THE PROBLEM: Only lines holding "Gerdau" are wanted; copy each of them from the records below.

Saved data entries:

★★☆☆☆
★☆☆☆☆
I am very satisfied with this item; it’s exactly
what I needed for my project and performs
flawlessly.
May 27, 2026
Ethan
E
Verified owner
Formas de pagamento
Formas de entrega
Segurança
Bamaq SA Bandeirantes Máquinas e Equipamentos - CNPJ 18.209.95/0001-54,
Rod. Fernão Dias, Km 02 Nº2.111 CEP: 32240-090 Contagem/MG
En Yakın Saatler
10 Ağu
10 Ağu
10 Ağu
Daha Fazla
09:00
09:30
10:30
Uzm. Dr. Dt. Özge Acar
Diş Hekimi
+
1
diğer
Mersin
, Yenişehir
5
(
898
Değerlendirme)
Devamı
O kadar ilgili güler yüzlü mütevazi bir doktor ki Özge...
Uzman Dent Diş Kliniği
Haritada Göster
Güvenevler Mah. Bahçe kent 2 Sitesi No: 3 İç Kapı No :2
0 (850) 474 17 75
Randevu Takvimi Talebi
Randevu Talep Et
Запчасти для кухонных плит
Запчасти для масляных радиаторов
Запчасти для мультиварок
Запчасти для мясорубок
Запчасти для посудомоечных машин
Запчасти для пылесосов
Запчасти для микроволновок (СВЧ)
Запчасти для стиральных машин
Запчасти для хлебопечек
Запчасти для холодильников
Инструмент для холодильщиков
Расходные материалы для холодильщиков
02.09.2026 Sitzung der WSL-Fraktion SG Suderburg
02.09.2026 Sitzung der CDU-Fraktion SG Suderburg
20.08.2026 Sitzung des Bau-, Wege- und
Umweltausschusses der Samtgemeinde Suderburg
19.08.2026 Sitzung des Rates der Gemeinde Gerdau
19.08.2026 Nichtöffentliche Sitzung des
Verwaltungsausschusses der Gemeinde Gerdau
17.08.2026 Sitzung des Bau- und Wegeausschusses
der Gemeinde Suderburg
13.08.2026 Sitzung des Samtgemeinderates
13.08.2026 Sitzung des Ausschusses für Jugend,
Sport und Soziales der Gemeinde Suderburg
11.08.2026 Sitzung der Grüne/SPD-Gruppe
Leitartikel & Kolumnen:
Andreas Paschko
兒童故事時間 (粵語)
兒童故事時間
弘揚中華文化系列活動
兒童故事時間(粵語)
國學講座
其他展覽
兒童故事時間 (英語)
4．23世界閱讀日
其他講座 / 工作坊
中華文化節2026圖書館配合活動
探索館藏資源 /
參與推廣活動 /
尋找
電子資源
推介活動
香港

ANSWER SECTION:
19.08.2026 Sitzung des Rates der Gemeinde Gerdau
Verwaltungsausschusses der Gemeinde Gerdau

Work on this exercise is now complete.